Monday, March 25, 2013

Does this spell the end of literature?

Last month, there was some debate on the drop in number of students taking Literature at 'O' levels from 16,970 in 1992 to just 3,000 in 2012, and whether this signals a decline in appreciation of the humanities among students. You can read the news article here.

While the drop in numbers sounds terribly alarming, I always hesitate to take numbers at face value. Instantly, two "BUTS" came to mind:

1) BUT: Wouldn't the decline also be due to the drop in number of kids taking 'O' levels?  Today, with the IP and other alternative educational pathways, many kids no longer take 'O' levels.

2) BUT: There are more 'O' level subjects these days, compared to 20 years ago. Wouldn't the increase in choice automatically dilute the number of kids taking any one subject (except for compulsory subjects)?

MOE's reply shed more light.  With reference to my point 2), it seems that the drop happened most drastically at the 2001 point when Combined Humanities was introduced.  This is a social studies subject with an elective of Lit, Geog or History and became a popular alternative to the other pure humanities subjects - Lit, Geog and History.

With regards to point 1) though, it's still a little hazy. MOE reveals the percentage of sec 4 cohort that took Lit in 1992 (47.9%), 2001 (21.8%) and 2012 (9%) but it's important to note that a percentage of the Sec 4 cohort not the same as a percentage of the 'O' level cohort.

A drop in 'O' level Lit does not necessarily translate into an equivalent drop in kids studying Lit at sec 4. In many IP schools, Lit is a compulsory subject for sec 4 kids as they take Language Arts (which is a fusion of English and Lit).  For the IB programme, Lit is compulsory all the way to year 6.

Typically also, even from the 1990s, Lit has been considered the more challenging humanities subject (because it requires critical thinking and language skills, not something you can mug for it), so it is usually reserved for the more academic classes (usually the top science and arts classes).  If you postulate that these kids are now likely in the IP track at secondary school, then it's no surprise that Lit has fizzled out in the 'O' level arena.

Beyond the numbers

Nevertheless, it's hard to deny that the number of students studying Lit (whether at 'O' levels or not) has declined.  Perhaps not as drastically as the numbers suggest but still undeniable... and that's sad.  I won't bother to write all about the importance of Lit since I'd already done so previously.  Besides, I came across this passionate Facebook post by Joshua Ip, which laid out all the points very convincingly.  It's a little over the top (there's a little bit of theatre in every true blue Lit student) but the points are pretty solid and more substantial than any argument I'd read in the mainstream media.  Plus it's a highly entertaining read, which reflects well on his Lit background.
This decline in Lit is not just about Lit alone.
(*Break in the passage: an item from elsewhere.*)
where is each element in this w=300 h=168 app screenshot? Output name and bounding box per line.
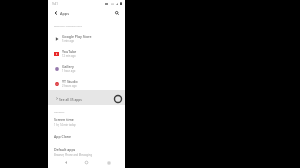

Looking at the bigger picture, it reflects the persistent worldview that the humanities in general are the poor cousin to the firmly footed maths and science.  After 20 years, the triple science combination is still considered the most prestigious in your sec 3 choices. In some schools, only the "top" students are offered the combination. In Lesley-Anne's school, there's no real humanities combination - you either take triple science or double science. Double maths is compulsory.

Moving on to 'A' levels, this bias continues. The 'A' level syllabus now requires you to choose a contrasting subject to create balance, ie science students have to take at least one humanities subject and arts students have to take at least one science subject.  In theory, this is great but in reality, I find the practice flawed.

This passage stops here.